Saved entries:
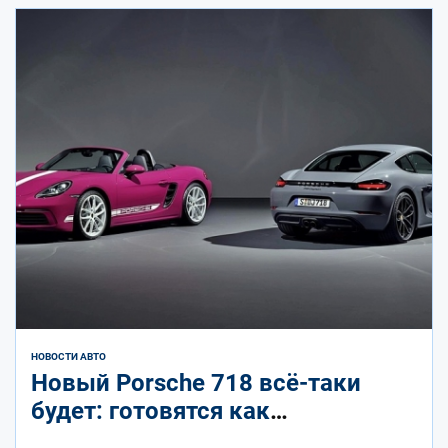
НОВОСТИ АВТО
Новый Porsche 718 всё-таки
будет: готовятся как
электрические версии, так и с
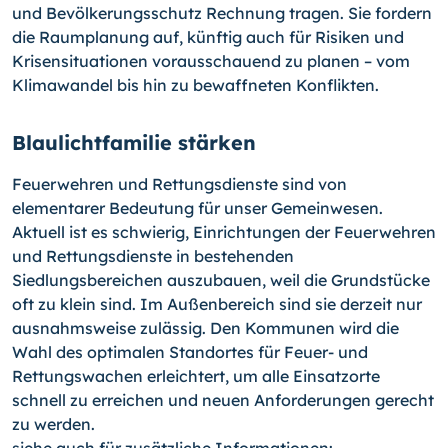
und Bevölkerungsschutz Rechnung tragen. Sie fordern
die Raumplanung auf, künftig auch für Risiken und
Krisensituationen vorausschauend zu planen – vom
Klimawandel bis hin zu bewaffneten Konflikten.
Blaulichtfamilie stärken
Feuerwehren und Rettungsdienste sind von
elementarer Bedeutung für unser Gemeinwesen.
Aktuell ist es schwierig, Einrichtungen der Feuerwehren
und Rettungsdienste in bestehenden
Siedlungsbereichen auszubauen, weil die Grundstücke
oft zu klein sind. Im Außenbereich sind sie derzeit nur
ausnahmsweise zulässig. Den Kommunen wird die
Wahl des optimalen Standortes für Feuer- und
Rettungswachen erleichtert, um alle Einsatzorte
schnell zu erreichen und neuen Anforderungen gerecht
zu werden.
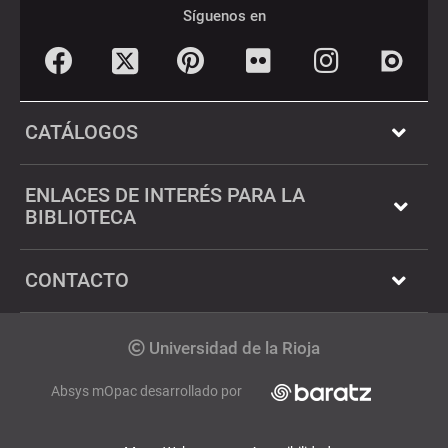
de
sociales
Síguenos en
página
Facebook
Pinterest
Flickr
Instagram
Twitter
Dialnet
CATÁLOGOS
ENLACES DE INTERÉS PARA LA
BIBLIOTECA
CONTACTO
Copyright
Universidad de la Rioja
Absys mOpac desarrollado por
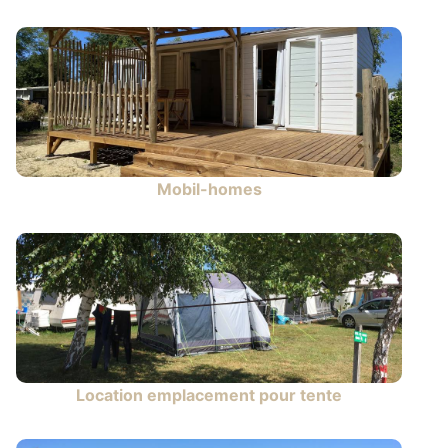
Mobil-homes
Location emplacement pour tente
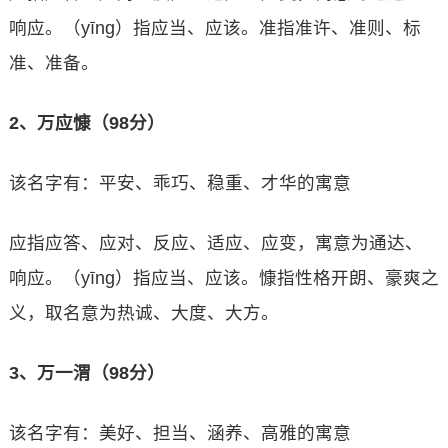
响应。（yīng）指应当、应该。准指准许、准则、标
准、准备。
2、万应慷（98分）
该名字有：平安、乖巧、稳重、才华的寓意
应指应答、应对、反应、适应、应变，寓意为通达、
响应。（yīng）指应当、应该。慷指性格开朗、豪爽之
义，取名意为热诚、大度、大方。
3、万一渭（98分）
该名字有：美好、担当、涵养、高雅的寓意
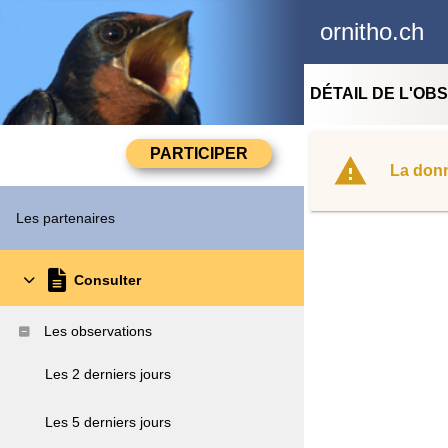
ornitho.ch
DÉTAIL DE L'OB
La donn
Les partenaires
Consulter
Les observations
Les 2 derniers jours
Les 5 derniers jours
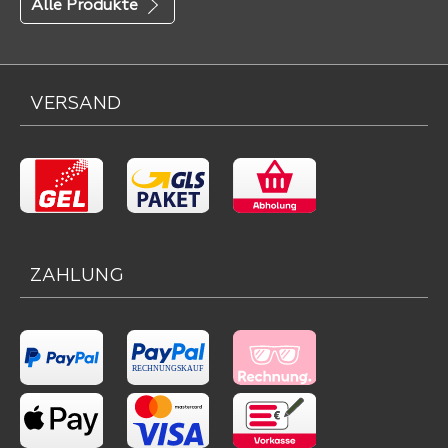
Alle Produkte
VERSAND
ZAHLUNG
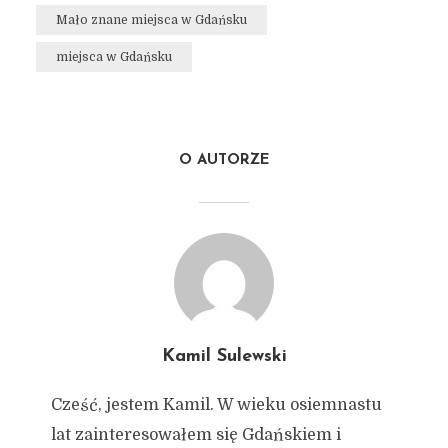
Mało znane miejsca w Gdańsku
miejsca w Gdańsku
O AUTORZE
Kamil Sulewski
Cześć, jestem Kamil. W wieku osiemnastu
lat zainteresowałem się Gdańskiem i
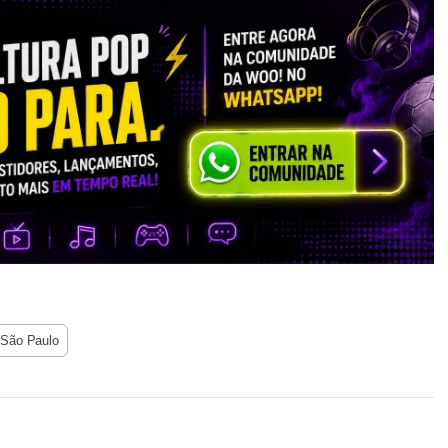
São Paulo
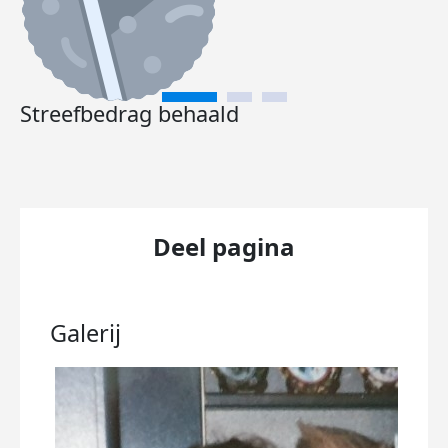
Streefbedrag behaald
Deel pagina
Galerij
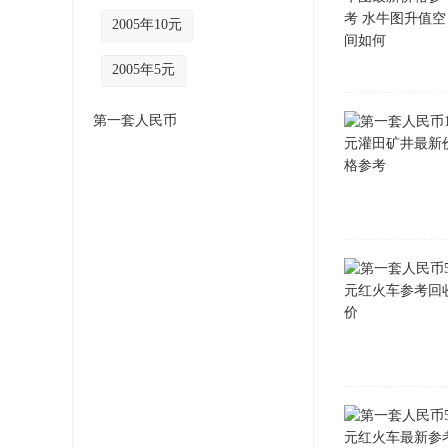
2005年10元
2005年5元
第一套人民币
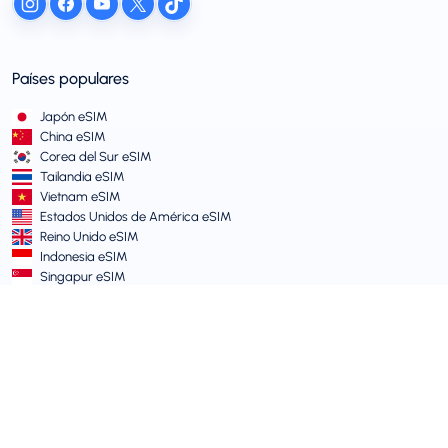
Países populares
Japón eSIM
China eSIM
Corea del Sur eSIM
Tailandia eSIM
Vietnam eSIM
Estados Unidos de América eSIM
Reino Unido eSIM
Indonesia eSIM
Singapur eSIM
Términos y Políticas
Términos de Servicio
Política de Uso Aceptable
Política de Privacidad
Vulnerability Disclosure Policy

WHAT TO WORK ON
What's needed is an exact copy of every entry, free of pictures.

SOLUTION FOR THIS PROBLEM
НОВОСТИ АВТО
Новый Porsche 718 всё-таки
будет: готовятся как
электрические версии, так и с
und Bevölkerungsschutz Rechnung tragen. Sie fordern
die Raumplanung auf, künftig auch für Risiken und
Krisensituationen vorausschauend zu planen – vom
Klimawandel bis hin zu bewaffneten Konflikten.
Blaulichtfamilie stärken
Feuerwehren und Rettungsdienste sind von
elementarer Bedeutung für unser Gemeinwesen.
Aktuell ist es schwierig, Einrichtungen der Feuerwehren
und Rettungsdienste in bestehenden
Siedlungsbereichen auszubauen, weil die Grundstücke
oft zu klein sind. Im Außenbereich sind sie derzeit nur
ausnahmsweise zulässig. Den Kommunen wird die
Wahl des optimalen Standortes für Feuer- und
Rettungswachen erleichtert, um alle Einsatzorte
schnell zu erreichen und neuen Anforderungen gerecht
zu werden.
de
sociales
Síguenos en
página
Facebook
Pinterest
Flickr
Instagram
Twitter
Dialnet
CATÁLOGOS
ENLACES DE INTERÉS PARA LA
BIBLIOTECA
CONTACTO
Copyright
Universidad de la Rioja
Absys mOpac desarrollado por
Mobil-homes
Location emplacement pour tente
响应。（yīng）指应当、应该。准指准许、准则、标
准、准备。
2、万应慷（98分）
该名字有：平安、乖巧、稳重、才华的寓意
应指应答、应对、反应、适应、应变，寓意为通达、
响应。（yīng）指应当、应该。慷指性格开朗、豪爽之
义，取名意为热诚、大度、大方。
3、万一渭（98分）
该名字有：美好、担当、涵养、高雅的寓意
ornitho.ch
DÉTAIL DE L'OB
La donn
Les partenaires
Consulter
Les observations
Les 2 derniers jours
Les 5 derniers jours
Alle Produkte
VERSAND
ZAHLUNG
Mało znane miejsca w Gdańsku
miejsca w Gdańsku
O AUTORZE
Kamil Sulewski
Cześć, jestem Kamil. W wieku osiemnastu
lat zainteresowałem się Gdańskiem i
São Paulo
Streefbedrag behaald
Deel pagina
Galerij
2005年10元
2005年5元
第一套人民币
Países populares
Japón eSIM
China eSIM
Corea del Sur eSIM
Tailandia eSIM
Vietnam eSIM
Estados Unidos de América eSIM
Reino Unido eSIM
Indonesia eSIM
Singapur eSIM
Términos y Políticas
Términos de Servicio
Política de Uso Aceptable
Política de Privacidad
Vulnerability Disclosure Policy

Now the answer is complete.